## Task details
Please copy the lines below, exactly as they are, from the one with "perfect picture of" through the one with "August 2026, 8:32 AM", and leave out the pictures.

## Records to process
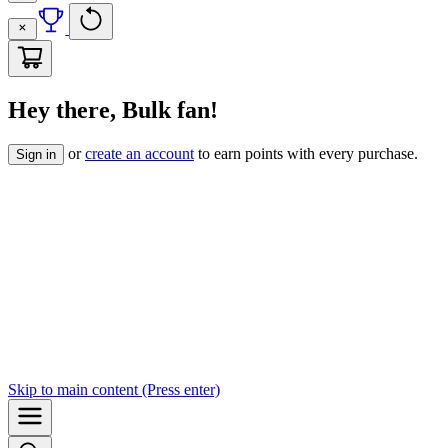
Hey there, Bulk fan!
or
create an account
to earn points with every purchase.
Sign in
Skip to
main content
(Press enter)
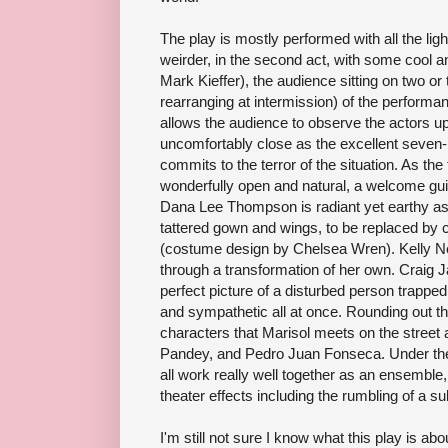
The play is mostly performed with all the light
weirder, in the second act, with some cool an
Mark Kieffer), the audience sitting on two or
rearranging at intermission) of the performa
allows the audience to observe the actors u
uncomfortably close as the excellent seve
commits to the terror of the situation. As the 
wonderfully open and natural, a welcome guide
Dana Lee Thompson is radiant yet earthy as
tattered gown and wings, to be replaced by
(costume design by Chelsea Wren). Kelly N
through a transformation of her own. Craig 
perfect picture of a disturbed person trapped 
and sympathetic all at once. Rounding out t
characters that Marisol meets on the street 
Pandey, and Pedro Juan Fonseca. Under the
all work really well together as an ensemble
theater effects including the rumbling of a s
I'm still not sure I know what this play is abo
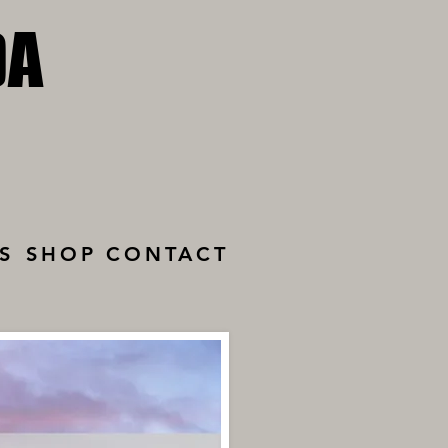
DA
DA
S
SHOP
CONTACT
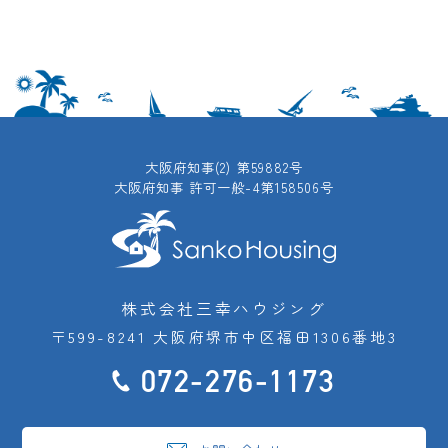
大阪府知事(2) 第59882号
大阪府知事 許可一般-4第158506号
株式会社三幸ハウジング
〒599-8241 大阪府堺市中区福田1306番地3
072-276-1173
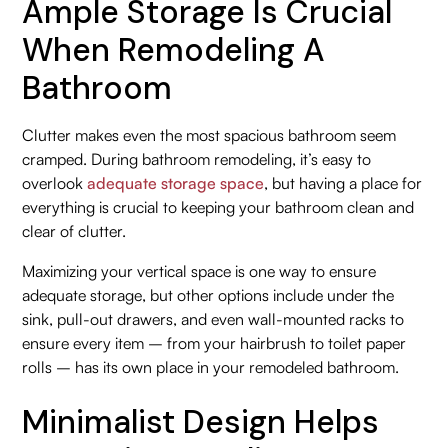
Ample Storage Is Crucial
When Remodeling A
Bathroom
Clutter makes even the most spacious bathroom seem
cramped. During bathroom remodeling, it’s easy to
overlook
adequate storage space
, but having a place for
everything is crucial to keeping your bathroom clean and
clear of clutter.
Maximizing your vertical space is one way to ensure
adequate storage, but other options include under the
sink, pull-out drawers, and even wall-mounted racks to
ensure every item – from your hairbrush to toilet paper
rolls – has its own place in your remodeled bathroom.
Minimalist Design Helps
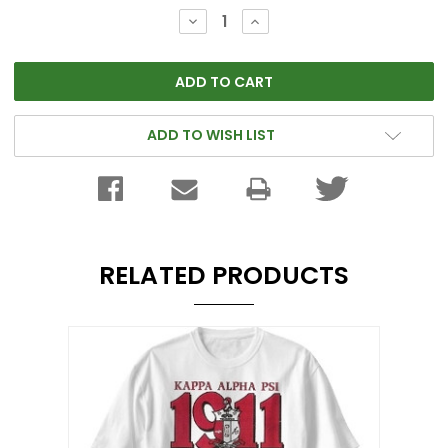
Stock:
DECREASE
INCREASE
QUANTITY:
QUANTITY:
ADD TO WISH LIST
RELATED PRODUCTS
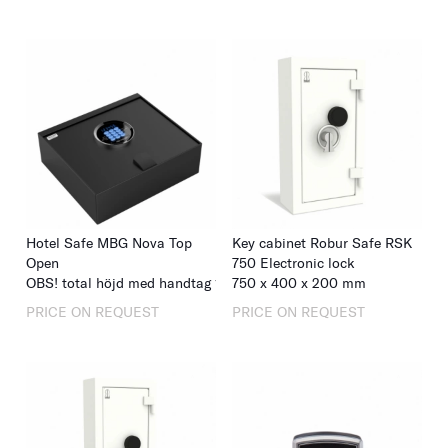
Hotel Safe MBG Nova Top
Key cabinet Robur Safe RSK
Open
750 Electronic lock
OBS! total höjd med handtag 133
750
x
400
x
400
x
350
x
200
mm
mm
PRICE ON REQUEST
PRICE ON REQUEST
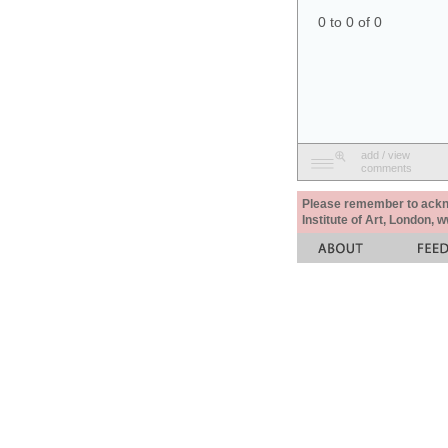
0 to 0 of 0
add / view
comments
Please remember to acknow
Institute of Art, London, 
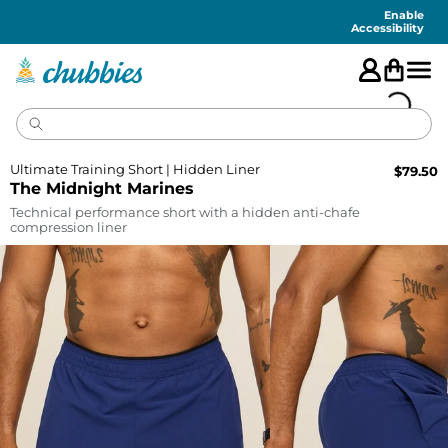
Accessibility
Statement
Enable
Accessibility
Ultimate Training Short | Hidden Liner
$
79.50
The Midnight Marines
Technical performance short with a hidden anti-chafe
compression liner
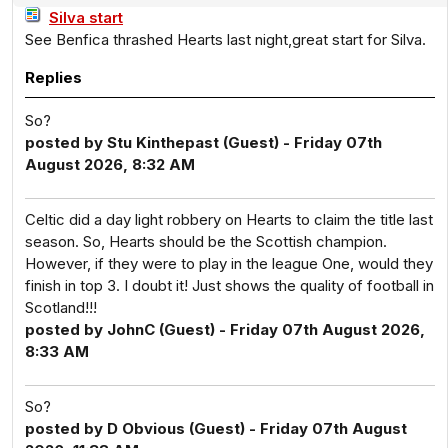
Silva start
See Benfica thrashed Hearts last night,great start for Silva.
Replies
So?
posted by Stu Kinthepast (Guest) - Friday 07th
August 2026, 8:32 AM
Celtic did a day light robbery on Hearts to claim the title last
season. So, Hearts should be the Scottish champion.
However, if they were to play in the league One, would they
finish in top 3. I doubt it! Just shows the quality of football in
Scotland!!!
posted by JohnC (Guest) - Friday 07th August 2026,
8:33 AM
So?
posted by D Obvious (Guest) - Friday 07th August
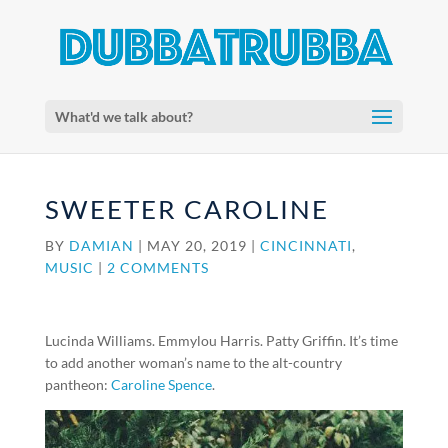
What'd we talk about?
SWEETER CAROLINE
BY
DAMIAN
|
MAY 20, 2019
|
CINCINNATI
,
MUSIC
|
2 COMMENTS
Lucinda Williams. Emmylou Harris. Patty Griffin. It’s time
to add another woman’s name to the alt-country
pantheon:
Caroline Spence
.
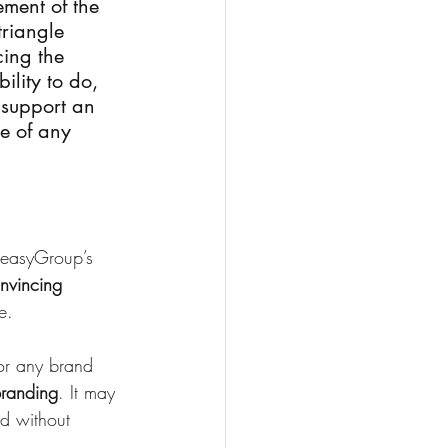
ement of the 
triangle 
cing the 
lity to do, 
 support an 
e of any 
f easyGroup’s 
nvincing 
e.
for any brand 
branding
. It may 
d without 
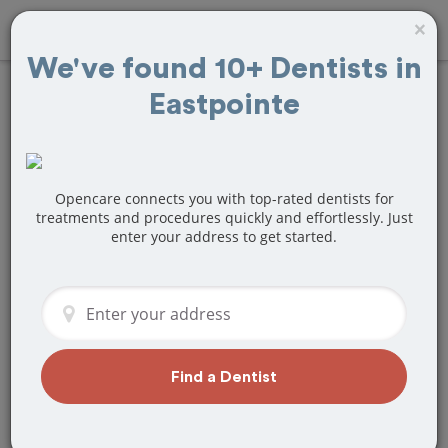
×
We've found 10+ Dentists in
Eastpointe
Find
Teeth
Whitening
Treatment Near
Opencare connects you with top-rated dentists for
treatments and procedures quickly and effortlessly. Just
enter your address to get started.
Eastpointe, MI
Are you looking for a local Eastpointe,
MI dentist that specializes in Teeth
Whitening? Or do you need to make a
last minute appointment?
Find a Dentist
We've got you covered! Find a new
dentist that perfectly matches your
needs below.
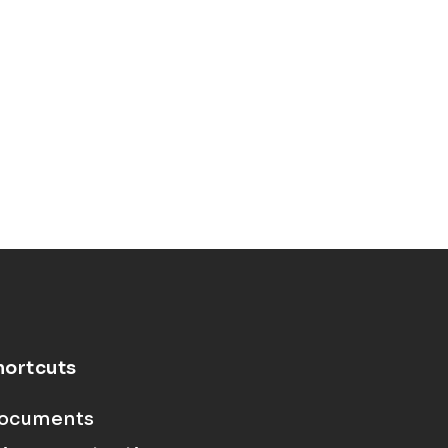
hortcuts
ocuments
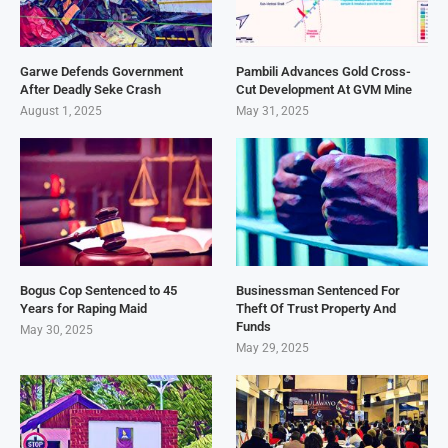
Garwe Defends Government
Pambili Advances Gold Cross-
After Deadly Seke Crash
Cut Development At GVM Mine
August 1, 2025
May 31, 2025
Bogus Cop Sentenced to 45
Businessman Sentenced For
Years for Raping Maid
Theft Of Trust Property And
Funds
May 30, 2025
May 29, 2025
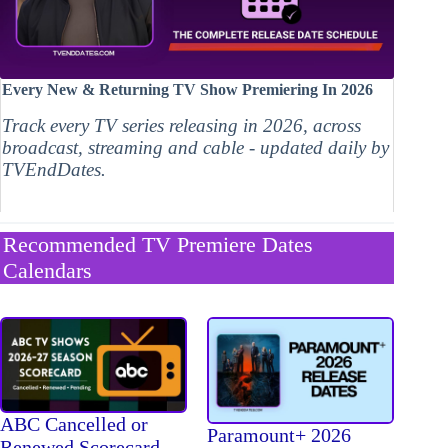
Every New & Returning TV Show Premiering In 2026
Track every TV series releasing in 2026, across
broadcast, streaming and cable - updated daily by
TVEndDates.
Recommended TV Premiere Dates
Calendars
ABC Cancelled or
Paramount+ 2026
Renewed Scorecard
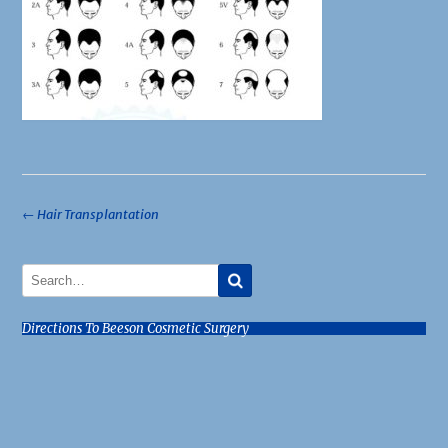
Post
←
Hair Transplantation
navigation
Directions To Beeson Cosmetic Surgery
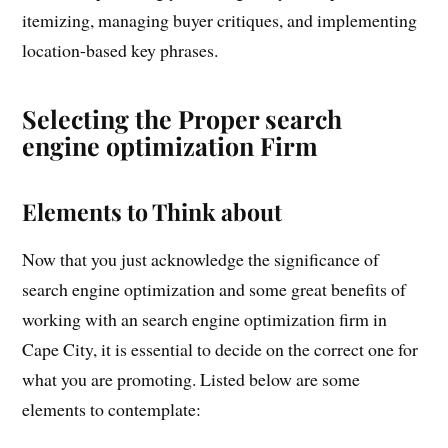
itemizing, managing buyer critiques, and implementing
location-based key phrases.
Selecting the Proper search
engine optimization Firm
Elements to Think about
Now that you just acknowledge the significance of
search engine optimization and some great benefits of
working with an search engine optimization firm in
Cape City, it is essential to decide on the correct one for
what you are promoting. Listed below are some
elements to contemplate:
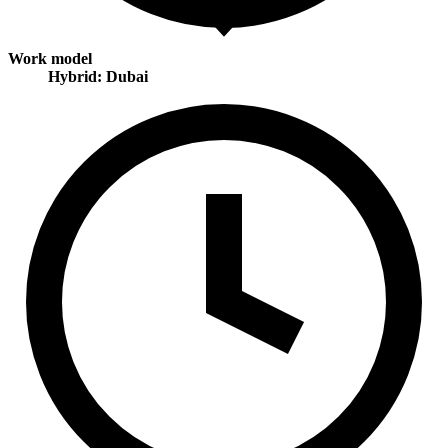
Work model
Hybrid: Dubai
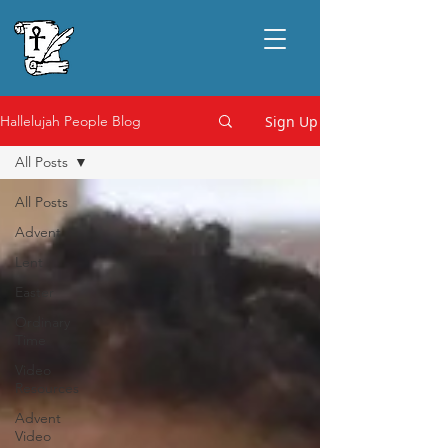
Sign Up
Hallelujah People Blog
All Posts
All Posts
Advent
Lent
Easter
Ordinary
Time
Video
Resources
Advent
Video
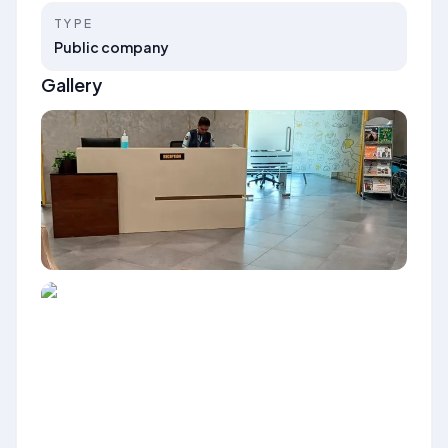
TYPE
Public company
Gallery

## Finished task
perfect picture of a disturbed person trapped 
and sympathetic all at once. Rounding out t
characters that Marisol meets on the street 
Pandey, and Pedro Juan Fonseca. Under the
all work really well together as an ensemble
theater effects including the rumbling of a s
I'm still not sure I know what this play is abo
DA
DA
S
SHOP
CONTACT
大阪府知事(2) 第59882号
大阪府知事 許可一般-4第158506号
株式会社三幸ハウジング
〒599-8241 大阪府堺市中区福田1306番地3
072-276-1173
Ample Storage Is Crucial
When Remodeling A
Bathroom
Clutter makes even the most spacious bathroom seem
cramped. During bathroom remodeling, it’s easy to
overlook
adequate storage space
, but having a place for
everything is crucial to keeping your bathroom clean and
clear of clutter.
Maximizing your vertical space is one way to ensure
adequate storage, but other options include under the
sink, pull-out drawers, and even wall-mounted racks to
ensure every item – from your hairbrush to toilet paper
rolls – has its own place in your remodeled bathroom.
Minimalist Design Helps
Stock:
DECREASE
INCREASE
QUANTITY:
QUANTITY:
ADD TO WISH LIST
RELATED PRODUCTS
Hotel Safe MBG Nova Top
Key cabinet Robur Safe RSK
Open
750 Electronic lock
OBS! total höjd med handtag 133
750
x
400
x
400
x
350
x
200
mm
mm
PRICE ON REQUEST
PRICE ON REQUEST
0 to 0 of 0
add / view
comments
Please remember to acknow
Institute of Art, London, 
Accessibility
Statement
Enable
Accessibility
Ultimate Training Short | Hidden Liner
$
79.50
The Midnight Marines
Technical performance short with a hidden anti-chafe
compression liner
Silva start
See Benfica thrashed Hearts last night,great start for Silva.
Replies
So?
posted by Stu Kinthepast (Guest) - Friday 07th
August 2026, 8:32 AM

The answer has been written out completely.